Mereka tidak membutuhkan lagi kehadiran laki-laki karena mereka dapat sangat setia terhadap mendiang suaminya. Mereka dapat tetap menjaga cintanya hingga ajal menjemput. Para wanita tersebut sungguh memiliki kecintaan dan kesetiaan nan luar biasa. Tapi sudahkah kita memberi apresiasi nan sepadan pada ketangguhan dan kekukuhan wanita seperti itu atau tetap saja menganggap mereka tidak berharga hanya sebab berstatus seorang janda.

Lain halnya dengan lelaki, istri baru meninggal dua atau tiga bulan, para duda sudah tidak tahan ingin segera melangsungkan pernikahan lagi.
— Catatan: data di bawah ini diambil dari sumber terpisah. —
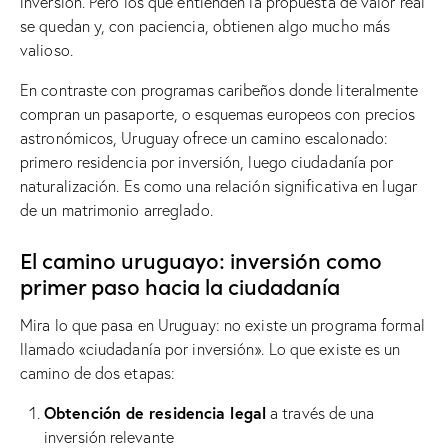
inversión. Pero los que entienden la propuesta de valor real
se quedan y, con paciencia, obtienen algo mucho más
valioso.
En contraste con programas caribeños donde literalmente
compran un pasaporte, o esquemas europeos con precios
astronómicos, Uruguay ofrece un camino escalonado:
primero residencia por inversión, luego ciudadanía por
naturalización. Es como una relación significativa en lugar
de un matrimonio arreglado.
El camino uruguayo: inversión como
primer paso hacia la ciudadanía
Mira lo que pasa en Uruguay: no existe un programa formal
llamado «ciudadanía por inversión». Lo que existe es un
camino de dos etapas:
Obtención de residencia legal
a través de una
inversión relevante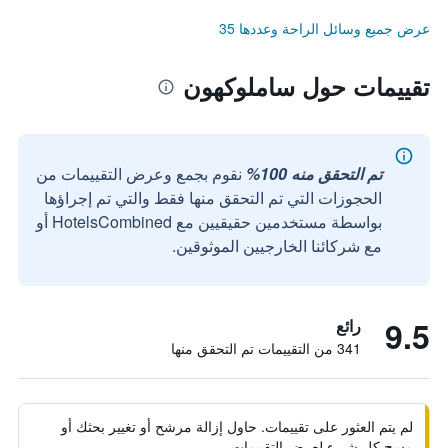
عرض جميع وسائل الراحة وعددها 35
تقييمات حول ساملوكهون
تم التحقق منه 100%
نقوم بجمع وعرض التقييمات من
الحجوزات التي تم التحقق منها فقط والتي تم إجراؤها
بواسطة مستخدمين حقيقيين مع HotelsCombined أو
مع شركائنا الخارجيين الموثوقين.
9.5
رائع
341 من التقييمات تم التحقق منها
لم يتم العثور على تقييمات. حاول إزالة مرشح أو تغيير بحثك أو
مسح كل شيء لعرض التقييمات.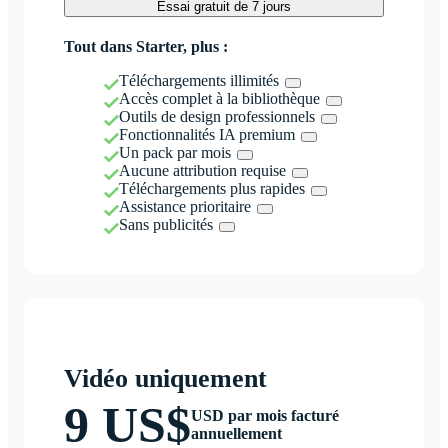
Essai gratuit de 7 jours
Tout dans Starter, plus :
Téléchargements illimités
Accès complet à la bibliothèque
Outils de design professionnels
Fonctionnalités IA premium
Un pack par mois
Aucune attribution requise
Téléchargements plus rapides
Assistance prioritaire
Sans publicités
Vidéo uniquement
9 US$
USD par mois facturé
annuellement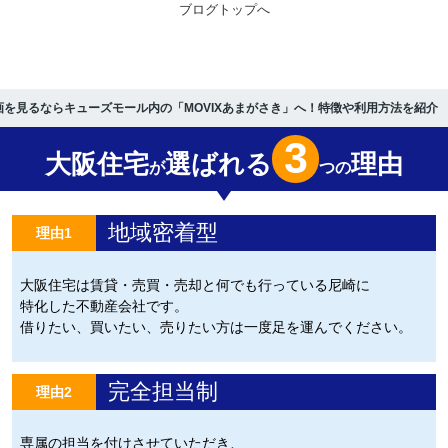
ブログトップへ
画を見るならキューズモール内の「MOVIXあまがさき」へ！特徴や利用方法を紹介
3
大阪住宅
選ばれる
理由
が
つの
地域密着型
理由1
大阪住宅は賃貸・売買・売却と何でも行っている尼崎に
特化した不動産会社です。
借りたい、買いたい、売りたい方は一度足を運んでください。
完全担当制
理由2
専属の担当を付けさせていただき、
Dalih nan digunakan adalah kesepian. Lantas, apakah wanita nan memiliki status janda tidak kesepian?



Ketangguhan Wanita

Sesungguhnya, wanita memang lebih tegar dan kuat dibandingkan laki-laki. Itu sebabnya Tuhan menciptakan Hawa buat menemani Adam sebab lelaki memang rapuh. Lelaki selalu membutuhkan wanita. Lelaki tidak cukup kuat sebagaimana wanita nan menjalani hidupnya hanya seorang diri.

Meski memiliki status sebagai janda, wanita tidak pernah patah arang. Ia membesarkan anak-anaknya, menuntun mereka, membimbing mereka, menghantarkan mereka ke masa depan nan diinginkan oleh anak-anaknya, dengan hanya seorang diri, tidak ada lagi pendamping hidup. Ketika seorang wanita ditinggal suaminya nan meninggal, ia segera bangkit karena ia memiliki kewajiban buat membesarkan anak-anaknya. Sementara pria nan ditinggal meninggal istrinya, akan segera bangkit buat mencari pengganti mendiang istri. Hem, sungguh sebuah pemikiran nan terlalu naif apabila melihat kondisi-kondisi positif tentang seorang janda namun tetap memberi cap negatif.



Cara Menepis Gambaran Negatif

Meski zaman telah semakin berkembang, kerangka berpikir masyarakat mengenai gambaran negatif seorang janda belumlah sirna betul. Untuk menepis kerangka berpikir masyarakat nan seperti itu, bukanlah dengan gencar memberikan pemahaman kepada mereka. Namun melakukan sesuatu nan dapat membuktikan bahwa gambaran negatif tak identik dengan janda. Memang benar, para wnaita nan berstatus janda tak perlu gembar-gembor menyatakan bahwa anda bukan janda biasa. Namun sebaliknya dengan cara membuktikan bahwa dugaan itu salah. Stereotif tentang janda nan negatif itu sudah bukan jamannya lagi. Sekarang bukan jaman roman picisan dimana seorang janda selalu identik dengan suka berias, penggoda laki-laki dan sumber malapetakan perkawinan dan rumah tangga orang lain. Seorang janda justru kuat dan terbukti dapat bangkit dari keterpurukan, mencari penghidupan seorang diri buat dirinya sendiri bahkan buat anak-anaknya. Dengan semakin memberikan bukti-bukti positif itulah lambat laun gambaran negatif nan inheren pada diri seorang janda memang akan berangsur berkurang bahkan pada satu titik eksklusif akan benar-benar sirna.

Melalui prestasi, kerja keras, eksistensi nan dilakukan oleh wanita berstatus janda, stereotip seperti itu lambat laun niscaya akan terpatahkan juga. Terbukti, beberapa masyarakat kita pun telah memiliki kerangka berpikir nan baik terhadap wanita nan berstatus sebagai janda.

Status apa pun tidak dapat merefleksikan konduite seseorang. Status dapat saja hanyalah takdir nan mesti diterima dan dijalani dengan ikhlas. Selama tak mengusik, tak merugikan, dan melakukan tindakan amoral, janda atau bukan, bukanlah masalah. Apabila Tuhan hanya menilai seseorang dari ketakwaannya dan bukan dari statusnya.